Walt ended up using his own money for a feasibility study as he
dreamt of a miniature town, “a showplace of nostalgia and
romance.” There would be a Main Street, a Frontierland,
Tomorrowland, Fantasyland and Adventureland; all telling
different stories. And it was to be called Disneyland.

But Roy and Walt couldn’t find a bank that would lend them
what was now clearly going to be more than $10 million, so they
began going to the television networks. All three had been
badgering Disney for a series, but Walt had insisted on
controlling rights.

So the pitch was, whoever would invest in Disneyland got to be
the preferred network for the series. David Sarnoff at NBC and
William Paley at CBS eventually backed off, but Leonard
Goldenson of ABC was supremely interested. ABC needed
programming and agreed to invest $500,000 in Disneyland as
well as guarantee a loan of $4.5 million. In return ABC picked
up a 35 percent stake in the amusement park and all of the profits
from the concessions for ten years. For his part Walt agreed to
provide a weekly one-hour Sunday night Disney show.
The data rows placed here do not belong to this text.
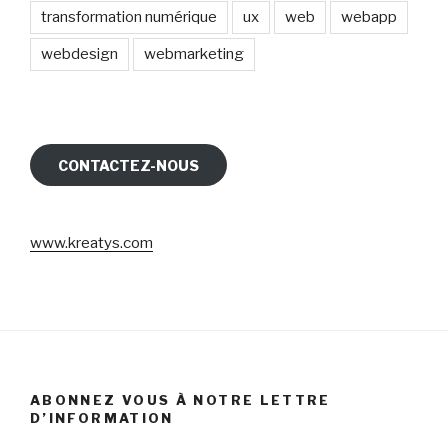
transformation numérique
ux
web
webapp
webdesign
webmarketing
CONTACTEZ-NOUS
www.kreatys.com
ABONNEZ VOUS À NOTRE LETTRE
D’INFORMATION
The
initial budget for the series was $5 million and Disney received
one minute of commercial air time.

On October 27, 1954, Walt Disney (who had been convinced to
host the program) opened the first show with a preview of
Disneyland. The rest is history. Early on, 50 million tuned in for
a documentary about the filming of his ‘20,000 Leagues Under
the Sea,’ one-half of all television households.
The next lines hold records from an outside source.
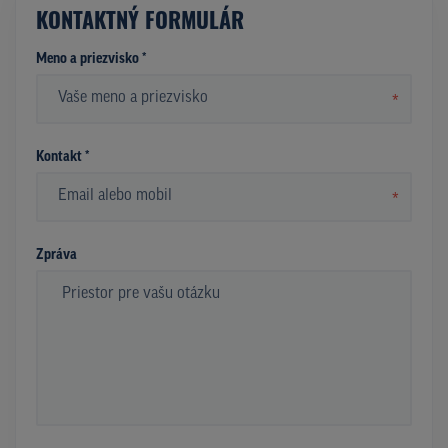
KONTAKTNÝ FORMULÁR
Meno a priezvisko *
*
Kontakt *
*
Zpráva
Then Walt ran three hour-long features on Davy Crockett, thus
rescuing the career of Fess Parker at the same time. One of
Disney’s studio producers, George Bruns, composed ‘The Ballad
of Davy Crockett’ and it spent 13 weeks at #1.

Disneyland opened in July 1955, coinciding with a special hosted
by Ronald Reagan. It was 160 acres, transformed from an
orange grove, but the first few days were nearly a disaster.
Traffic jammed the Santa Ana Freeway, food ran out, a gas leak
shut down Fantasyland, and the day’s heat caused women’s high
heels to sink into the freshly laid asphalt on Main Street. [“The
Century”]

Yet in the first seven weeks, one million visitors went through
the turnstile. Four million the first year. Walt Disney
Productions grew in five years from a gross income of $6 million
to $27 million.

Disneyland was a monument to optimism during America’s most
optimistic times. And when it came to branding, there were none
better than Walt Disney. Whether it was the television show,
feature films or Disneyland, merchandise was being sold.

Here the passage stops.